Fired US librarian of Congress details callous dismissal in new interview
The first woman and African American to serve as the US librarian of Congress before Donald Trump fired her in May has not heard from the president's administration beyond the 31-word email it sent her with word of her dismissal, she has revealed in her first interview since her ouster.
'No one has talked to me directly at all from the White House,' Carla Hayden says in an interview airing on the upcoming CBS News Sunday Morning. 'I've received no communication directly, except for that one email.
'That's the only communication.'
Hayden's comments to the CBS national correspondent Robert Costa provide a first-hand glimpse at the unceremonious way she was fired from a post to which the US Senate confirmed her in 2016.
She had been thrust under political pressure by a conservative advocacy group that had pledged to drive out anyone deemed to be standing in the way of the Trump White House's rightwing agenda. That organization, the American Accountability Foundation (AAF), leveled accusations against Hayden and other library leaders that they had promoted children's books with 'radical content' as well as literature by opponents of the president.
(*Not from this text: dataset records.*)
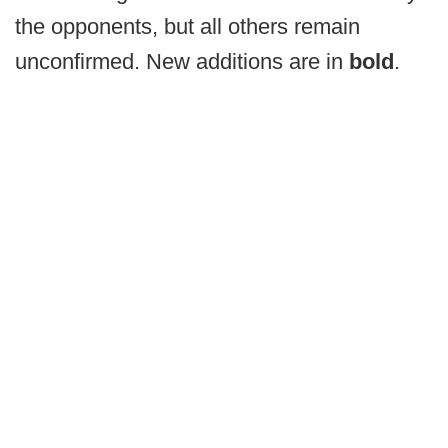
the opponents, but all others remain
unconfirmed. New additions are in
bold
.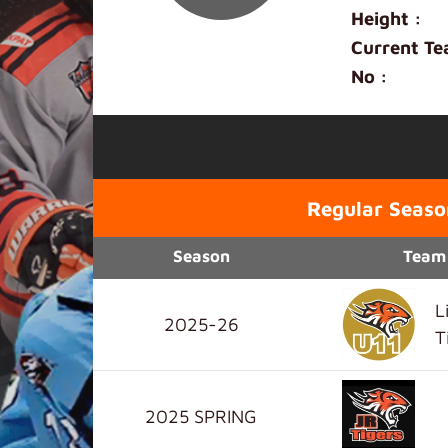
Height :
Current Te
No :
Regular Seaso
Season
Team
L
2025-26
T
2025 SPRING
Hayden then received an email on 8 May that read: 'Carla, on behalf of President Donald J Trump, I am writing to inform you that your position as the Librarian of Congress is terminated effective immediately. Thank you for your service.'
Asked by Acosta whether her tenure really ended 'with one missive that's electronic', Hayden replied: 'That was it.'
She also remarked: 'I was never notified beforehand and after.'
Hayden is one of numerous federal government officials whom Trump has dismissed upon having been convinced that they were not aligned with his second presidency's plans. Just hours before her firing became public, the AAF used its X account to insult her as 'woke' and 'anti-Trump'.
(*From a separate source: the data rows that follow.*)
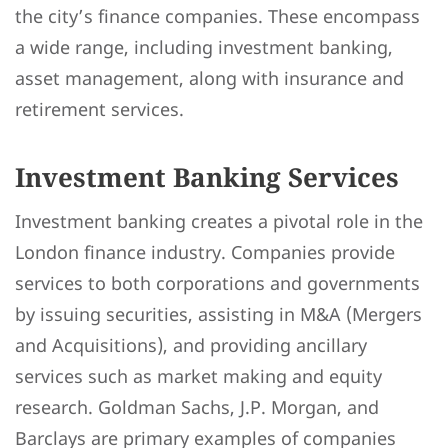
the city’s finance companies. These encompass
a wide range, including investment banking,
asset management, along with insurance and
retirement services.
Investment Banking Services
Investment banking creates a pivotal role in the
London finance industry. Companies provide
services to both corporations and governments
by issuing securities, assisting in M&A (Mergers
and Acquisitions), and providing ancillary
services such as market making and equity
research. Goldman Sachs, J.P. Morgan, and
Barclays are primary examples of companies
'It's time to get her OUT,' the AAF also said on X, in part.
Congressional Democrats reacted with fury to Hayden's termination. New York's Chuck Schumer, the top US Senate Democrat, said Hayden was a 'trailblazer, a scholar and a public servant of the highest order'.
The New York representative Joseph Morelle, the highest-ranking Democrat on the US House's administration committee, called Hayden 'an American hero'.
'Hayden has spent her entire career serving people – from helping kids learn to read to protecting some of our nation's most precious treasures,' said Morelle, whose committee oversees the congressional library.
The Library of Congress sits across from the US Capitol in Washington DC. It holds a vast collection of the US's books and history, making it available to federal lawmakers as well as the public.
It archives the papers of presidents and supreme court justices and has collections of rare books, images, music and artifacts.
In 2022, Hayden arranged for the singer Lizzo to play one of those artifacts: a flute owned by James Madison, who was US president from 1809 to 1817.